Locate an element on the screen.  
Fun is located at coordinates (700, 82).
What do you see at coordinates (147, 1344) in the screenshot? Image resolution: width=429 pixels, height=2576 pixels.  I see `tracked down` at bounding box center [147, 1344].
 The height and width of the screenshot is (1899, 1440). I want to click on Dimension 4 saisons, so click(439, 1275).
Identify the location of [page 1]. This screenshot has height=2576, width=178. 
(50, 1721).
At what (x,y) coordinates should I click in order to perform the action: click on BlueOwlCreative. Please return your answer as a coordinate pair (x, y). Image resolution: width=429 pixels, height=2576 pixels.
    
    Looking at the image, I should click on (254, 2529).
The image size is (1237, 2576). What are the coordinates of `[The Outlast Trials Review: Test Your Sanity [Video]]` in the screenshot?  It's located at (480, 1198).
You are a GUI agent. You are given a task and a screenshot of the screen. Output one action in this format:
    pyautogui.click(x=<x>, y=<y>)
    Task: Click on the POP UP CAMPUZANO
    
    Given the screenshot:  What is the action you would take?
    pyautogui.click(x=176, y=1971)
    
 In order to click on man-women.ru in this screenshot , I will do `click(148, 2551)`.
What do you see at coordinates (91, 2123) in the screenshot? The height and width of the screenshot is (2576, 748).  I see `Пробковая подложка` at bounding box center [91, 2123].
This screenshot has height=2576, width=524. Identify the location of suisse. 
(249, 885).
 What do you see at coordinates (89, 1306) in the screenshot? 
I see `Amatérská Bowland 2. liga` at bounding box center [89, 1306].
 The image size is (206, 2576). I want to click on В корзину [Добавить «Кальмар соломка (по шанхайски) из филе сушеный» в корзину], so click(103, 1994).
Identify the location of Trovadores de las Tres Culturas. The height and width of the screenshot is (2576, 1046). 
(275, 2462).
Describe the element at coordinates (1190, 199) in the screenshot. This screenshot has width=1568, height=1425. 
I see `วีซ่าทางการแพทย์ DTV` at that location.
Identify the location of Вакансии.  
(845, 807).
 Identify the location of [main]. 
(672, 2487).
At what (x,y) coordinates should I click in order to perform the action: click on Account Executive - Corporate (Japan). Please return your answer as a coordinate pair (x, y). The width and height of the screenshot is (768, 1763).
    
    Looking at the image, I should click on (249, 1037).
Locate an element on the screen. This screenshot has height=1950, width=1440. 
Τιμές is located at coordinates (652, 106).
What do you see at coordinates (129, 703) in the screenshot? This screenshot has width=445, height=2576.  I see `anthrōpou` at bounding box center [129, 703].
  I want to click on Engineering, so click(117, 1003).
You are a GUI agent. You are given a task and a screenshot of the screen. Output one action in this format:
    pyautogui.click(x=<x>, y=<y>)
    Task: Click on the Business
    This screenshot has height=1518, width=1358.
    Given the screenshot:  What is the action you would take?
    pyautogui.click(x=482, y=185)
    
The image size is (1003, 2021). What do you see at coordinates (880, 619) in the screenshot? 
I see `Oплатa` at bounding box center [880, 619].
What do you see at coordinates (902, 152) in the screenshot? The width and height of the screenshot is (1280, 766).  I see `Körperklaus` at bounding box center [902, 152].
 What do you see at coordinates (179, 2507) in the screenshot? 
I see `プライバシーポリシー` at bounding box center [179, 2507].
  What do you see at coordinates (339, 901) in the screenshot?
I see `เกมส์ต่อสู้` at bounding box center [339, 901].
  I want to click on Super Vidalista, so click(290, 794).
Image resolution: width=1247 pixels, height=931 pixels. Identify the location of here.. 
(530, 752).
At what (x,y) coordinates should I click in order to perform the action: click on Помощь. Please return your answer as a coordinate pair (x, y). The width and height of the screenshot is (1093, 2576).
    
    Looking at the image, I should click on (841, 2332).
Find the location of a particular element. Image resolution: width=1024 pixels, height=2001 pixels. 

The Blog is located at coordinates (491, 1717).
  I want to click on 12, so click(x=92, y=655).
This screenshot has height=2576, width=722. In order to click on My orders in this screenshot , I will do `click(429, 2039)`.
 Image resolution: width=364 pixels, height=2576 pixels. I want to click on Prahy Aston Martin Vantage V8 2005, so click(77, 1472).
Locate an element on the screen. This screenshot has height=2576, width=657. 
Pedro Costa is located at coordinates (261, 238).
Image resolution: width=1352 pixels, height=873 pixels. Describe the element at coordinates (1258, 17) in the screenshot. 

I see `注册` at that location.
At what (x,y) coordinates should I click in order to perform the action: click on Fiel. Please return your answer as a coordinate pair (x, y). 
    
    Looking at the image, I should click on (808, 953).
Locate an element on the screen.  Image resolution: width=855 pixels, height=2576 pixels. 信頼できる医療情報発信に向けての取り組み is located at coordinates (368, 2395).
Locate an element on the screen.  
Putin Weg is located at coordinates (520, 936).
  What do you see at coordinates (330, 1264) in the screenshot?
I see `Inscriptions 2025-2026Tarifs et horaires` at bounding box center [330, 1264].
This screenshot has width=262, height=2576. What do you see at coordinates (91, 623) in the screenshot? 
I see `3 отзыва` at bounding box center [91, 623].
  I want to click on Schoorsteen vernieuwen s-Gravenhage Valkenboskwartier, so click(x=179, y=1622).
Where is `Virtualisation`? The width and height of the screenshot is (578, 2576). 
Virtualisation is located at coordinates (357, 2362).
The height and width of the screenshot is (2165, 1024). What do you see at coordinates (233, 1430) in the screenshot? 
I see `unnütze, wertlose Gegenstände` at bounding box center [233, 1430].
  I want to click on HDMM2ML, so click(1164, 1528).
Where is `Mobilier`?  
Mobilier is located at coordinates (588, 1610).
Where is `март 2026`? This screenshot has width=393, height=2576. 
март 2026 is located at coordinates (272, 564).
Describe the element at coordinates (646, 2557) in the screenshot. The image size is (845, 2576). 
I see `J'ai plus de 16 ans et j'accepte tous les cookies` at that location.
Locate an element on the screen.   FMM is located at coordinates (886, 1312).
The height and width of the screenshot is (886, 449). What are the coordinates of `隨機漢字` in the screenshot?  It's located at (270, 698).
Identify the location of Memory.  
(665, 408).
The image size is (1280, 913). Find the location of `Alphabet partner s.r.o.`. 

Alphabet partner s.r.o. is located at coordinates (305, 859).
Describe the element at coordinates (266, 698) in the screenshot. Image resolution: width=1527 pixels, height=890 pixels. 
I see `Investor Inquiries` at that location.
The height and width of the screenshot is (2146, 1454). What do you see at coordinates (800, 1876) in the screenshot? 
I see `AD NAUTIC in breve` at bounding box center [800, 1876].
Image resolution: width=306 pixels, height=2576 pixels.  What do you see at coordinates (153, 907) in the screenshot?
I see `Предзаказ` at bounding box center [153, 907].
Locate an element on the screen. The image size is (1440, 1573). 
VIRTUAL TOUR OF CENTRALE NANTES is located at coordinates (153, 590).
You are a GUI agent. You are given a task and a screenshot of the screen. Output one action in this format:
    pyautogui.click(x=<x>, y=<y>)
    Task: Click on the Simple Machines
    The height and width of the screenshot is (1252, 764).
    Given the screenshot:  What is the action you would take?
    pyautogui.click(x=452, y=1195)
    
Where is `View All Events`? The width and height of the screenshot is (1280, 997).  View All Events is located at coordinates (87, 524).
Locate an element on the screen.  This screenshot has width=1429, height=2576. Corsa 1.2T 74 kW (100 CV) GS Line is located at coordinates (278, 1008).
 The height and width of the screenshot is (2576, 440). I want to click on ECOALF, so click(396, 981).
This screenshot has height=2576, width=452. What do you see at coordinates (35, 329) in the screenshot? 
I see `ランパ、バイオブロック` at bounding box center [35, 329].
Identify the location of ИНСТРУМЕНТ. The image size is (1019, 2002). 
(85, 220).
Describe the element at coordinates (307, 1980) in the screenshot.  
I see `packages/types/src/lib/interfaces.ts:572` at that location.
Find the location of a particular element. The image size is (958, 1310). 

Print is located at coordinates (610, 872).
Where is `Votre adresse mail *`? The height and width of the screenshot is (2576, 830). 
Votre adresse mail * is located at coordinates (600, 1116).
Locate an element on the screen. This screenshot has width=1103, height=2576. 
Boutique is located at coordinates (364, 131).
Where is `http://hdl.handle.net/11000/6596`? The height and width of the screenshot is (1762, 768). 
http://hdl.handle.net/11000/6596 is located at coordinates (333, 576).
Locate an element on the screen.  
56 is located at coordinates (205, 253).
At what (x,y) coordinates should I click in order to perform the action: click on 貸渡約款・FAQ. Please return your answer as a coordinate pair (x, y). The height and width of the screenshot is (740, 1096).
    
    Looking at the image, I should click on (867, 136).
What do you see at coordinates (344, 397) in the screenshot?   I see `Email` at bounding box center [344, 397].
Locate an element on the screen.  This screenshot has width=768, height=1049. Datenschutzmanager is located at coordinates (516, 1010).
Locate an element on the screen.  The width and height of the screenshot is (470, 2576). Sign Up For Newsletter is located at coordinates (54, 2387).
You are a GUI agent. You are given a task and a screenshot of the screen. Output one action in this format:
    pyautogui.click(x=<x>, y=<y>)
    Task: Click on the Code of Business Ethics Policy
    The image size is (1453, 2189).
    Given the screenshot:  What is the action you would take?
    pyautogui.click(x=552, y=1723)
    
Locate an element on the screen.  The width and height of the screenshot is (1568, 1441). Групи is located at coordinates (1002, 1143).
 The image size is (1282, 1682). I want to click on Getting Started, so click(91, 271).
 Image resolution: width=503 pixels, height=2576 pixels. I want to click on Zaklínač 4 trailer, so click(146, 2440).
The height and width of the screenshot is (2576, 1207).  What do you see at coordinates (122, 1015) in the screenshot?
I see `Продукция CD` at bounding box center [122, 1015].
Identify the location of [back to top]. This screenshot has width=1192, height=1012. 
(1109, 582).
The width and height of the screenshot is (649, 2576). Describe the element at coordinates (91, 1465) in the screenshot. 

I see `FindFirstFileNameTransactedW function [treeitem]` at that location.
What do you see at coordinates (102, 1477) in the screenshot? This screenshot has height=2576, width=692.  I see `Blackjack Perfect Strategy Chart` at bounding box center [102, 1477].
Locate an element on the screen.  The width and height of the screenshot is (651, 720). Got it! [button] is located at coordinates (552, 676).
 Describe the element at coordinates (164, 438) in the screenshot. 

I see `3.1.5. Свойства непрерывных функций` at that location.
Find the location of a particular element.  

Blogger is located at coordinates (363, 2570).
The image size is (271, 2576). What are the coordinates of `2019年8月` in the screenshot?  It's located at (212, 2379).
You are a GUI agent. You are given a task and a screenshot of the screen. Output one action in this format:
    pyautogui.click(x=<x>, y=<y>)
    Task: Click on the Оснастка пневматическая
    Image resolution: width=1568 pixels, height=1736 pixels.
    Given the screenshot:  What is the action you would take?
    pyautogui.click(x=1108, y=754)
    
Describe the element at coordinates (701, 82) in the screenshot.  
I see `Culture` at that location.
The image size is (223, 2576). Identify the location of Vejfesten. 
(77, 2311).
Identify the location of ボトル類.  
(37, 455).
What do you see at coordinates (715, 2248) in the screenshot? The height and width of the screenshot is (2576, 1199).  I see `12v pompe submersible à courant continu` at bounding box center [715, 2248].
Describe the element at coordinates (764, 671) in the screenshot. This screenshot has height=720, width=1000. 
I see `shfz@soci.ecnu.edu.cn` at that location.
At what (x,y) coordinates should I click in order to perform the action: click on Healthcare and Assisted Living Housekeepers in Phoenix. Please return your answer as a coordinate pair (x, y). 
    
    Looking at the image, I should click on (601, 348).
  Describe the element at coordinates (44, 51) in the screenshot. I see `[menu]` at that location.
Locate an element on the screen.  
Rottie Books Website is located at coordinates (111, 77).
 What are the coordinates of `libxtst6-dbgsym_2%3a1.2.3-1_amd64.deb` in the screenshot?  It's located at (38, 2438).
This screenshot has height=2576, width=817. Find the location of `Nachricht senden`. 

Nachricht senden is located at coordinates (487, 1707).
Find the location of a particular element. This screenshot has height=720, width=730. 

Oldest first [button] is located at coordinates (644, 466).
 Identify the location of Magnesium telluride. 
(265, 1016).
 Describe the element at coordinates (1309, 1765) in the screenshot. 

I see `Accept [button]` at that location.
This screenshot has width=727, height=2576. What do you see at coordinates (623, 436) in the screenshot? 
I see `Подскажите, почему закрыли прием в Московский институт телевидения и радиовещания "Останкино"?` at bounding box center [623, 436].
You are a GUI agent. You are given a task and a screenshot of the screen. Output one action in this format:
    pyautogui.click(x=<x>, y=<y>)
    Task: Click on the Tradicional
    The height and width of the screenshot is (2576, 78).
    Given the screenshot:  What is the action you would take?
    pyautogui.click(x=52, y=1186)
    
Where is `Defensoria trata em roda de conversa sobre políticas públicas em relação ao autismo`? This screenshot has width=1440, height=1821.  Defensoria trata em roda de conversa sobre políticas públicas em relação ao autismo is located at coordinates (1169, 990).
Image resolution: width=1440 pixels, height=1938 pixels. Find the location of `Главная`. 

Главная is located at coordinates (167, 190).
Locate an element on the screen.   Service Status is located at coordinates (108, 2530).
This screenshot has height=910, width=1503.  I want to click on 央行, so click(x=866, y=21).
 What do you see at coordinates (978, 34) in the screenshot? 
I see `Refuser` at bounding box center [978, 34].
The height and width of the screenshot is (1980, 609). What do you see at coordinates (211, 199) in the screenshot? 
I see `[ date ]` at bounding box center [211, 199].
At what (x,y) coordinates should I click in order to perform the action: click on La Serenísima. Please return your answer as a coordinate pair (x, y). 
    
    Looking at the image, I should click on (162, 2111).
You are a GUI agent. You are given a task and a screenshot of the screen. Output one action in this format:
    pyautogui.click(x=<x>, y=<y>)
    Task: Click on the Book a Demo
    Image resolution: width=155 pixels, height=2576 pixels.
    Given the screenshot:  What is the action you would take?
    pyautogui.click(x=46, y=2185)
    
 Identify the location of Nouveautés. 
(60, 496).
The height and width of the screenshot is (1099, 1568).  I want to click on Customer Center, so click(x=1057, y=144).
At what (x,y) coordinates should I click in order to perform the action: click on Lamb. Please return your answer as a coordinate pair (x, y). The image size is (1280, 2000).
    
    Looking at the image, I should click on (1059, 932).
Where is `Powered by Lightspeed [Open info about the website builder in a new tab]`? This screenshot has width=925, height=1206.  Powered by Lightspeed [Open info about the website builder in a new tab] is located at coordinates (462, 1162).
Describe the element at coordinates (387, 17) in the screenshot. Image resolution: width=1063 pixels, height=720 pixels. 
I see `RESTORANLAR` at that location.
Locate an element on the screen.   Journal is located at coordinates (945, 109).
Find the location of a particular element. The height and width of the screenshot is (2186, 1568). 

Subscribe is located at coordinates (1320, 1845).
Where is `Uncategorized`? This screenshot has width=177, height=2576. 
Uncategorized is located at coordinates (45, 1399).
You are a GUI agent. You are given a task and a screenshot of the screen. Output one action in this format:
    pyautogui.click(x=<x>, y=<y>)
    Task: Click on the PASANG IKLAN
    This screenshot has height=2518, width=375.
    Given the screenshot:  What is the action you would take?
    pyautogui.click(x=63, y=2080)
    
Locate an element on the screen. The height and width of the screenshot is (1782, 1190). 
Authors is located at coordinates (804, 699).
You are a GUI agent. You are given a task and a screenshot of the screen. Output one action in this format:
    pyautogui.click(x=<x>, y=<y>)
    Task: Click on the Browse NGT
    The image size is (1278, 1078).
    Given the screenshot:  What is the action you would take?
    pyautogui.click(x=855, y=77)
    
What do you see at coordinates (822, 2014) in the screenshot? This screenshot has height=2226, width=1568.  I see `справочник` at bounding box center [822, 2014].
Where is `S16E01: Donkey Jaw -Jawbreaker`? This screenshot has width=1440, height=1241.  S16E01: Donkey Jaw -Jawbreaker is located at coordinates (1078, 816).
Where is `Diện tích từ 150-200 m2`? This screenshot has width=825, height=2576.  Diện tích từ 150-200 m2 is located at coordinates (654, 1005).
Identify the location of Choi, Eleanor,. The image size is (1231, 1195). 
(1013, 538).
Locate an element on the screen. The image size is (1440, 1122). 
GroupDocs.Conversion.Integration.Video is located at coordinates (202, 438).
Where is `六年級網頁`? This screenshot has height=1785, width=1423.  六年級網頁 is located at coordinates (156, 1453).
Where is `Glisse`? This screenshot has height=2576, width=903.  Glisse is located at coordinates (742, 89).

• • • • •

▶ REQUIRED WORK: Your answer should be a single number: how many lines in the data above include "Business"?

▶ RESPONSE: 2